Besides Figure 9-2, which you can open up for yourself, here' s a table of the same information:
| MCU | Latch | EPROM |
| /RD | /G | |
| AD7:0 | D7:0 | |
| AD7:0 | D7:0 | |
| Q7:0 | A7:0 | |
| A12:8 | A12:8 | |
| ALE | G |
And here's a picture of my final setup:
Assembled In the USA
Yes, a mark of quality indeed... Anyway, if you've gone this far, why not write a little bit of assembly code just to put your effort over the edge into ridiculousness? Because I am lazy and I use Windows mostly for AVR development, I still use the plain ol' Arduino IDE and blend assembly with C code (also I think it's fun to fly in the face of all the haters of basic Arduino stuff).
The macro for running assembly code inside C is called asm(), and each line of assembly can go into a double-quoted string that can be chained back-to-back without commas (but doing multi-line asm() calls is a bit outside the scope of this post). When you add the keyword volatile to it, that lets the compiler know these values are subject to change at any time and the command needs to be rerun with any new values that might have been loaded into the variables representing the arguments. Without using the volatile keyword, you might run a loop from 0 to 32767 with the intent to access the ith element of the EPROM, but only ever access the 0th element of the EPROM because the compiler "optimized" the assembly to assume the address argument doesn't change. Whoops!

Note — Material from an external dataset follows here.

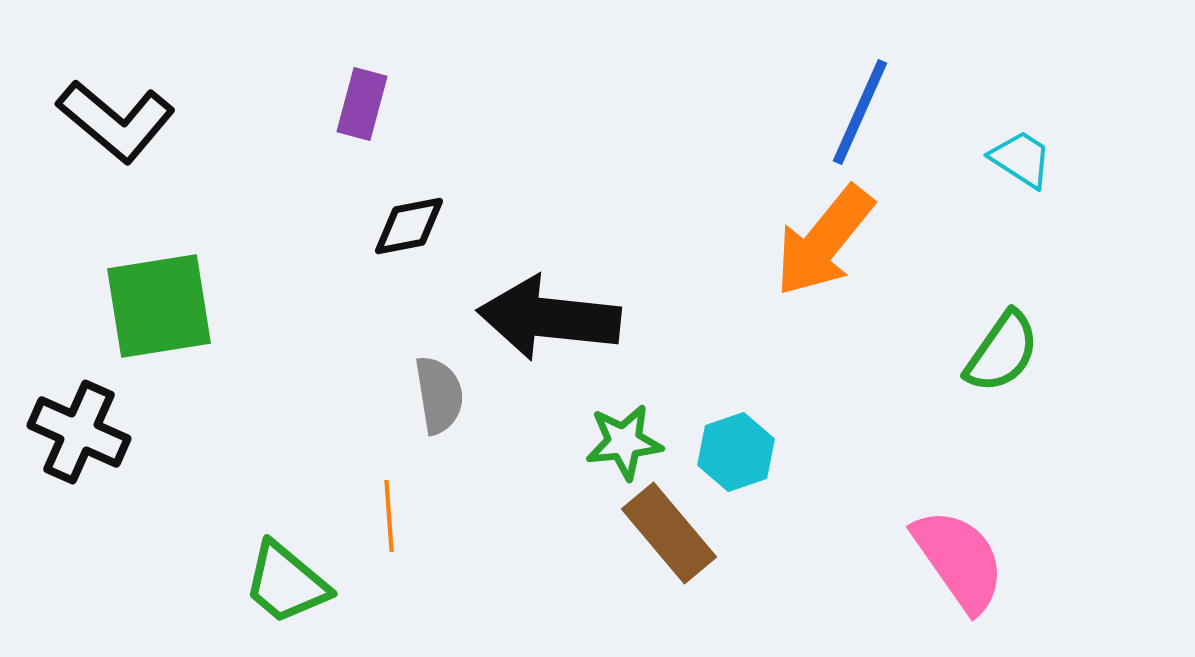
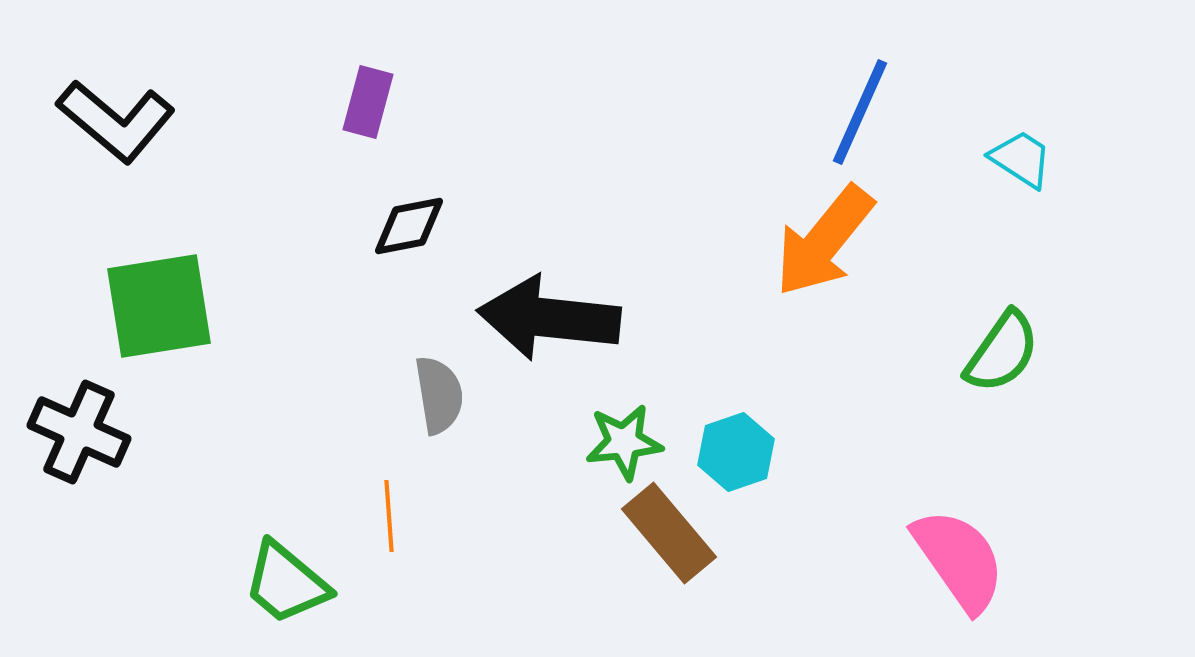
purple rectangle: moved 6 px right, 2 px up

I started with the instruction lds (Load Direct from SRAM) to fetch external memory. It takes two arguments: a register (any one register from r0 to r32 will do) and a constant. This constant must be hard-coded into your assembly statement and cannot be provided by a variable. Unfortunately, this doesn't really facilitate testing unless you want to write a really long unrolled loop!

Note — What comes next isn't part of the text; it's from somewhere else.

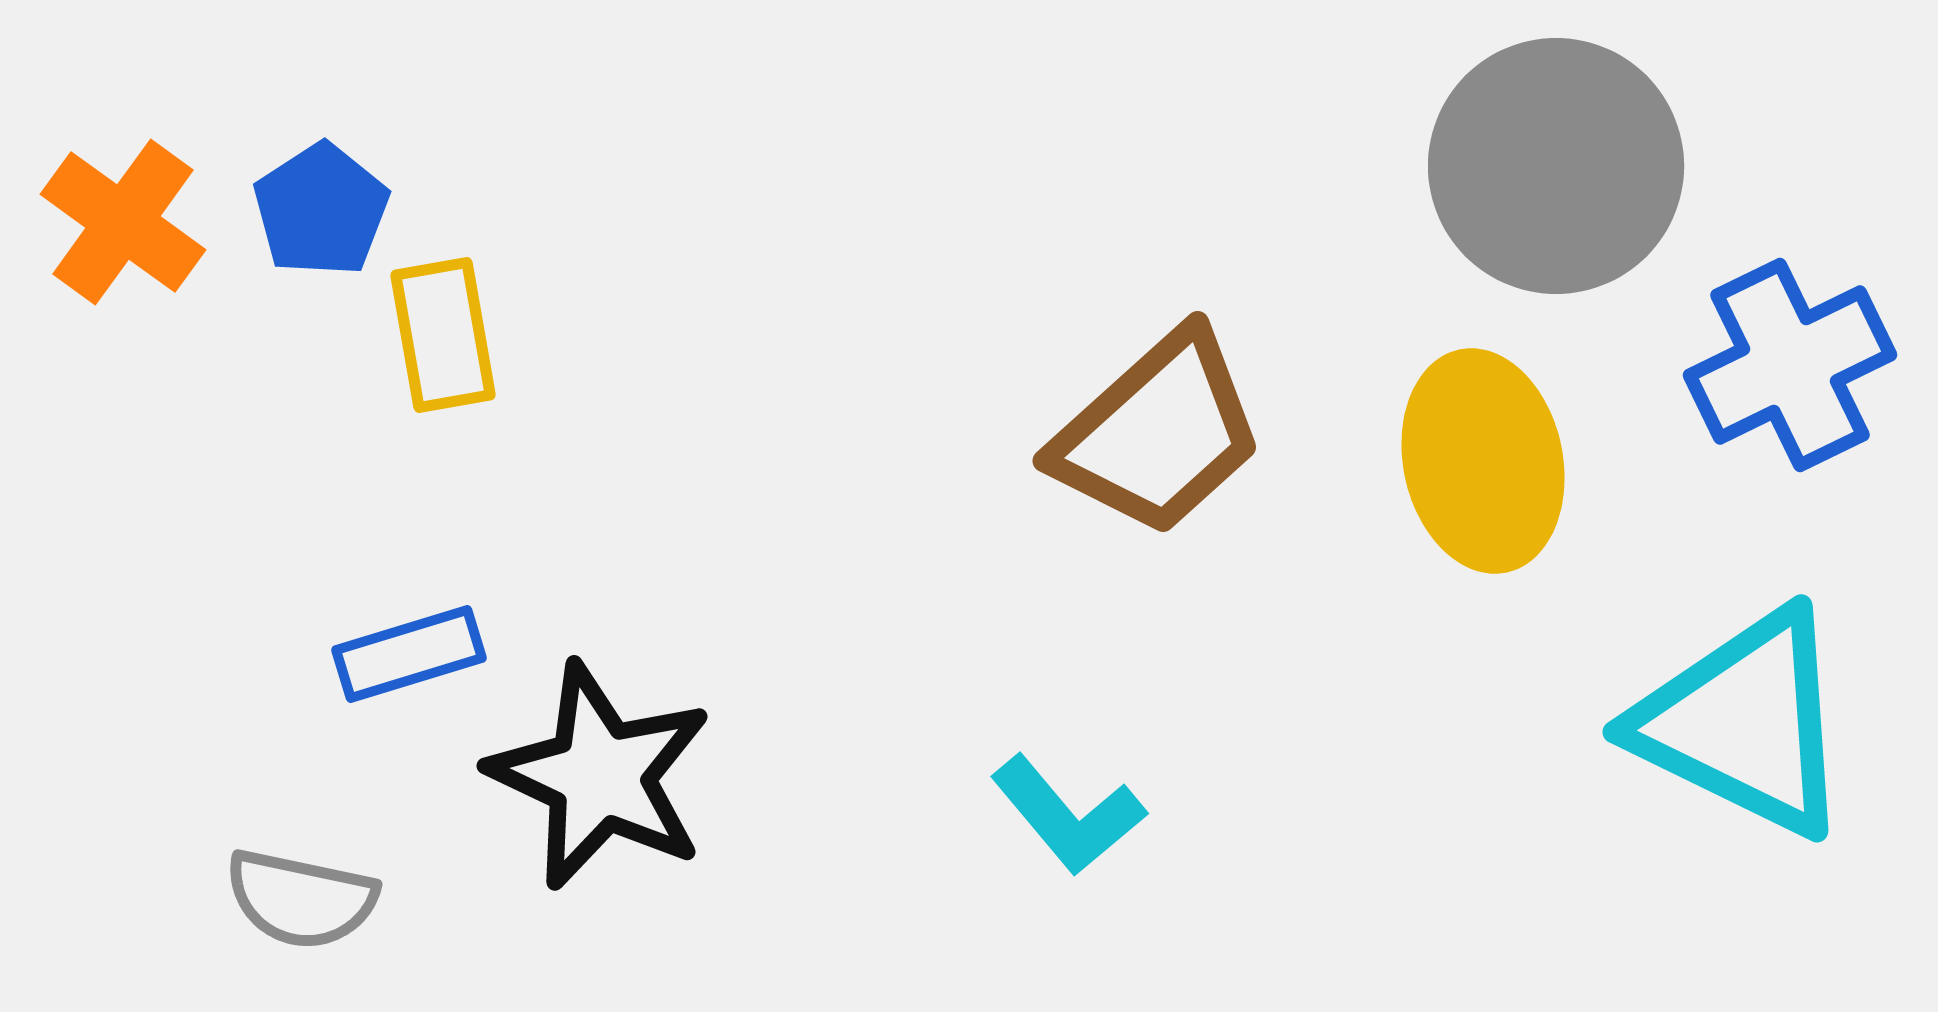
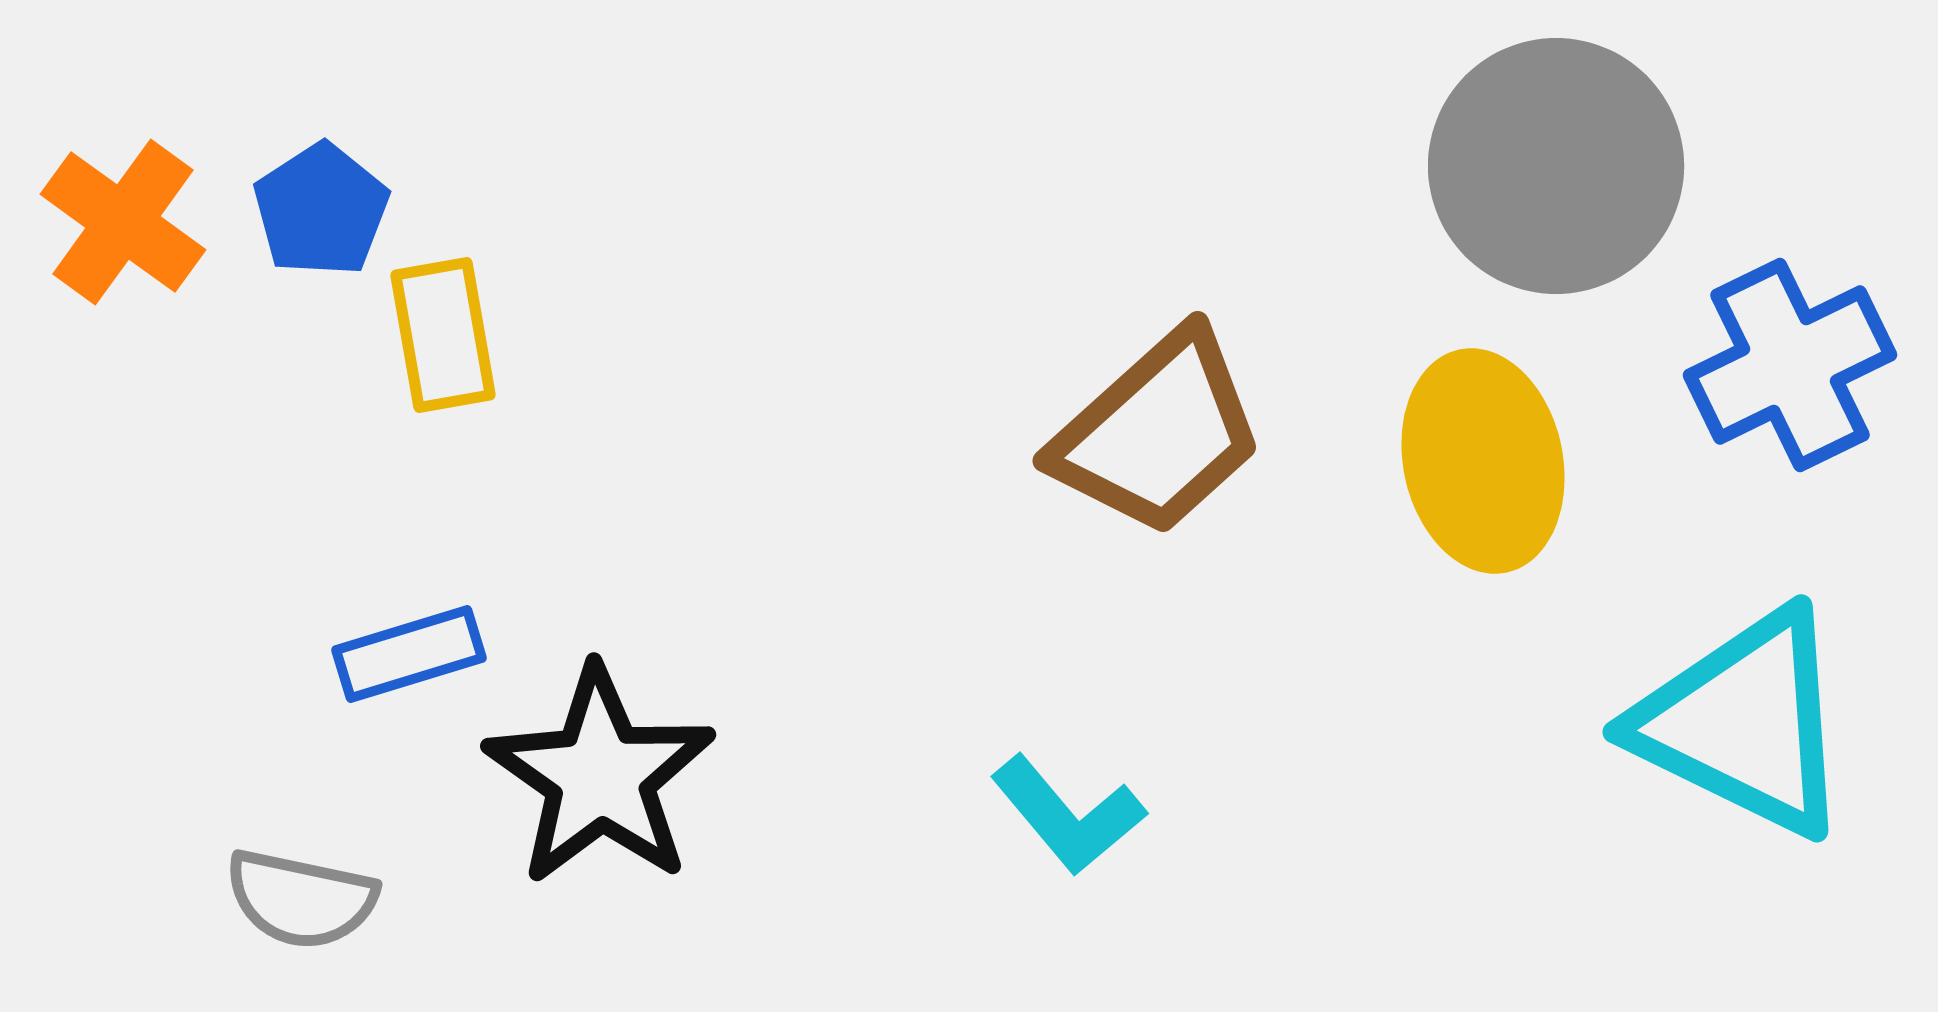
black star: rotated 10 degrees clockwise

Fortunately, there are instructions in assembly that allow you to store the memory address into a register, read the memory address indicated by the register, and then post-increment or pre-decrement that number for you so you don't even have to worry about updating the index. Specifically, registers R26 through R31 handle this. The odd-numbered registers store the high byte of the 16-bit memory address, and the even-numbered registers store the low byte. For a diagram, check Figure 7.5.1 on page 14 of the ATmega datasheet. These six registers represent three 16-bit special registers called X, Y, and Z. In my code, I use Y (r28 & r29) because it worked most reliably out of the three.

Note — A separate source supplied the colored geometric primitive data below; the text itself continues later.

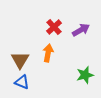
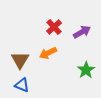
purple arrow: moved 1 px right, 2 px down
orange arrow: rotated 126 degrees counterclockwise
green star: moved 1 px right, 5 px up; rotated 18 degrees counterclockwise
blue triangle: moved 3 px down
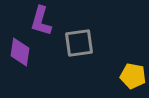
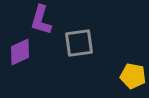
purple L-shape: moved 1 px up
purple diamond: rotated 56 degrees clockwise
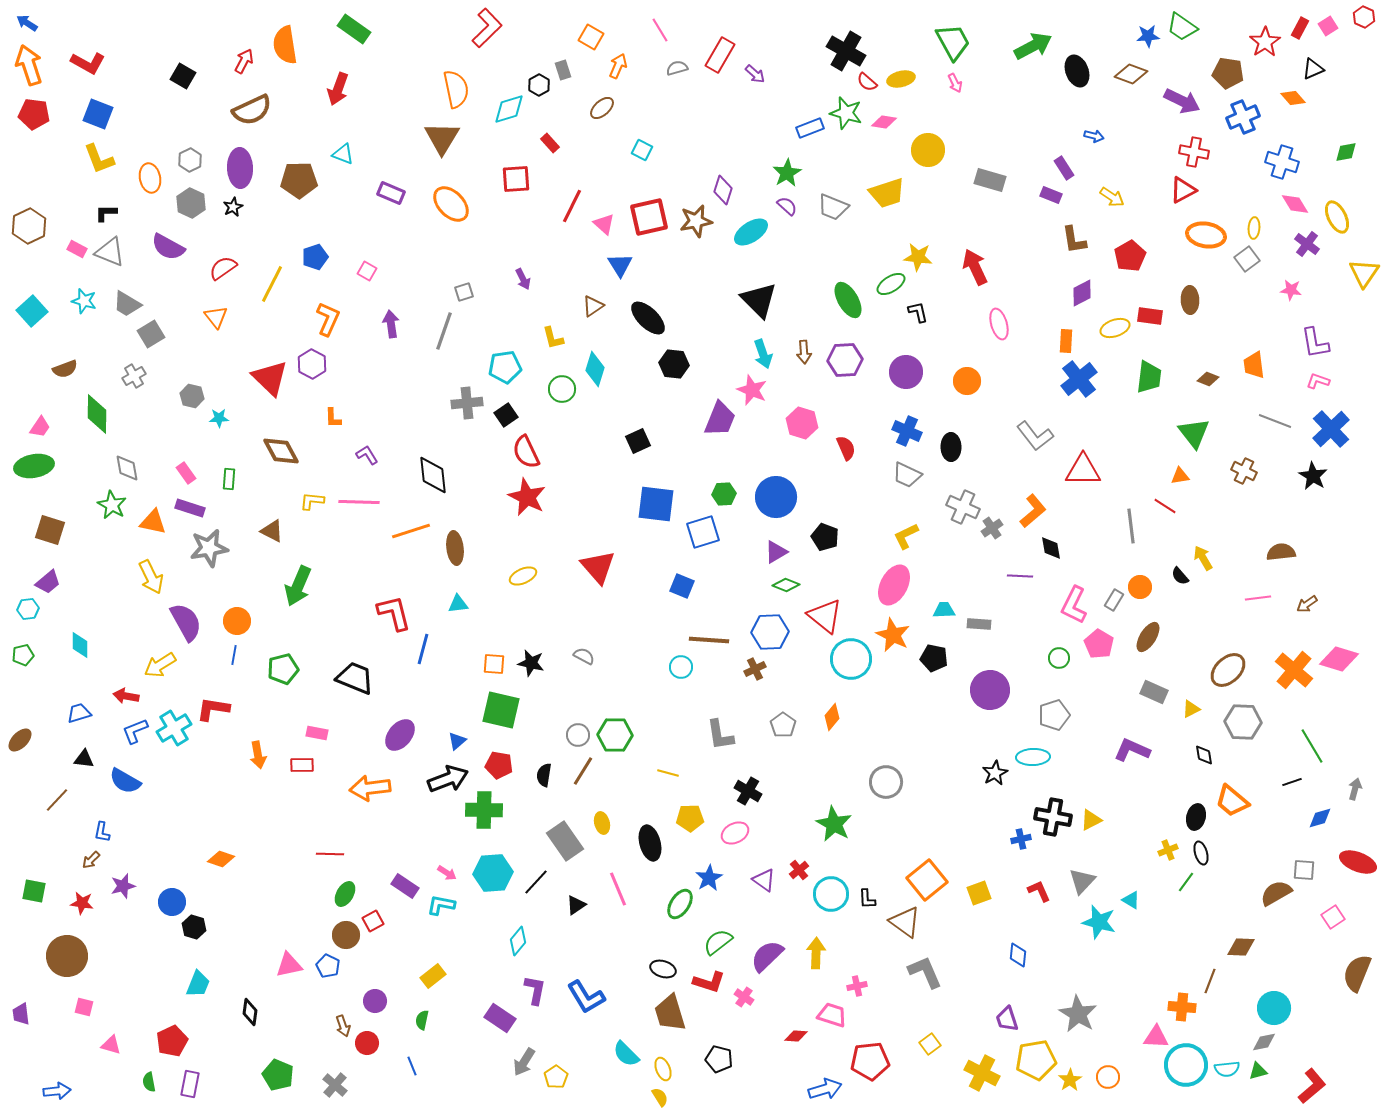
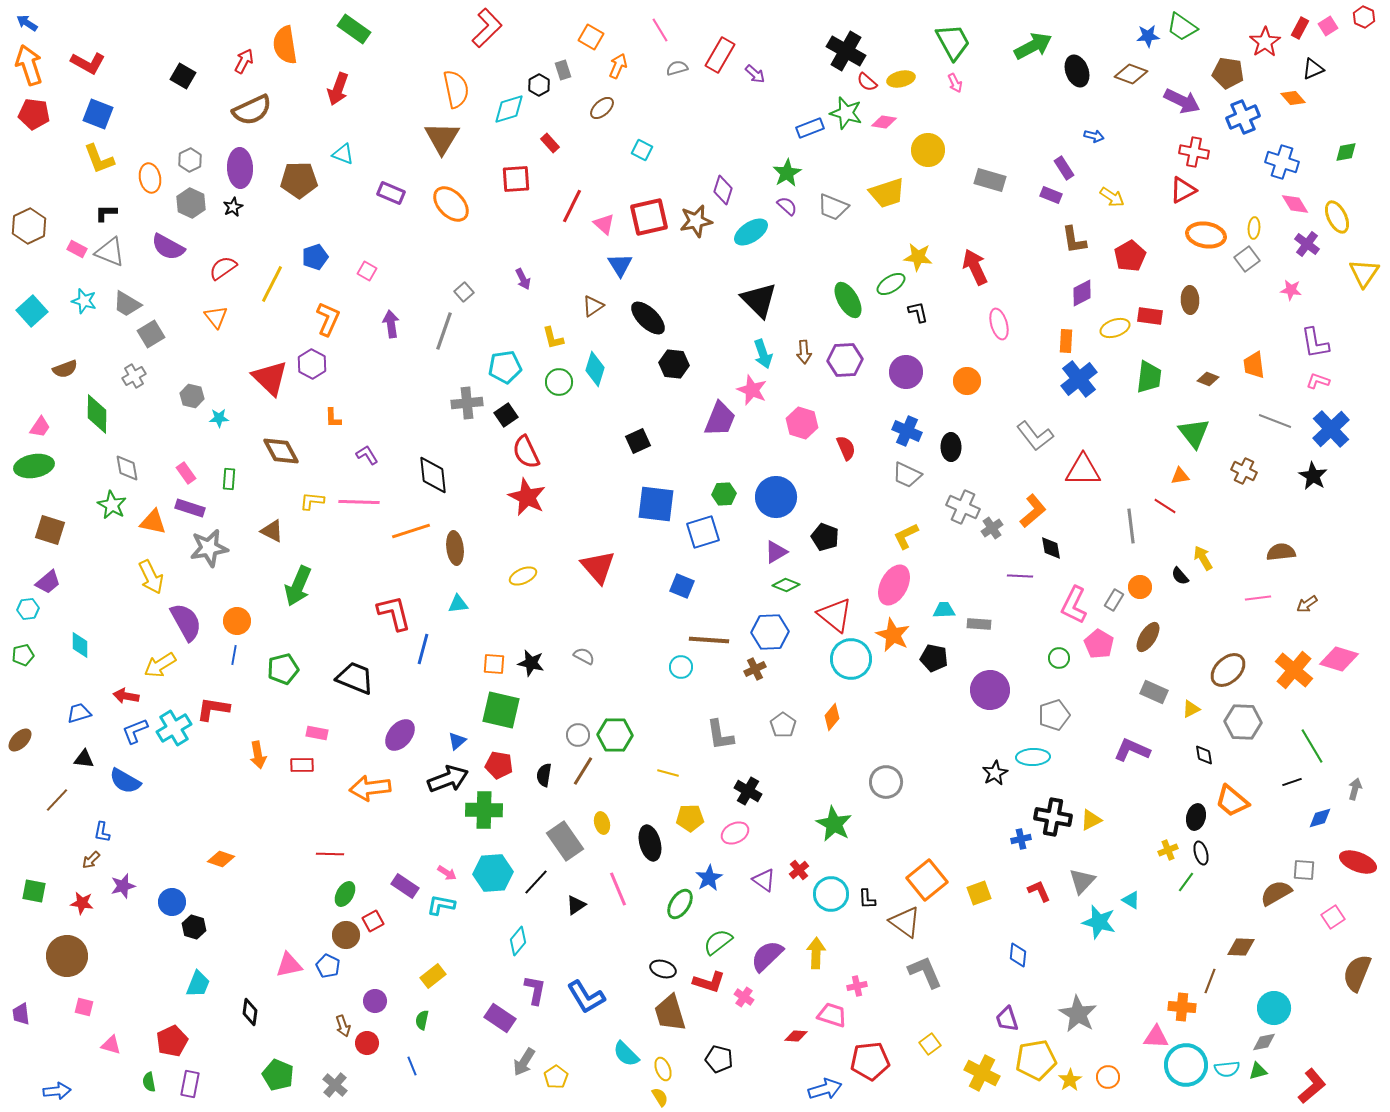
gray square at (464, 292): rotated 24 degrees counterclockwise
green circle at (562, 389): moved 3 px left, 7 px up
red triangle at (825, 616): moved 10 px right, 1 px up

Fortunately, there are instructions in assembly that allow you to store the memory address into a register, read the memory address indicated by the register, and then post-increment or pre-decrement that number for you so you don't even have to worry about updating the index. Specifically, registers R26 through R31 handle this. The odd-numbered registers store the high byte of the 16-bit memory address, and the even-numbered registers store the low byte. For a diagram, check Figure 7.5.1 on page 14 of the ATmega datasheet. These six registers represent three 16-bit special registers called X, Y, and Z. In my code, I use Y (r28 & r29) because it worked most reliably out of the three.
At Last... The Code!
Note: Be Sure you have selected the "Arduino/Genuino Mega or Mega 2560" board as your choice in the Arduino IDE, or else it will not load the appropriate header files and will complain that XMCRA and friends are undefined.
/* Note: If you want to test the boundary conditions,
* the last address of internal SRAM is 0x21FF and the
* first address of external SRAM is 0x2200, which also
* actually corresponds to address 0x2200 on the SRAM.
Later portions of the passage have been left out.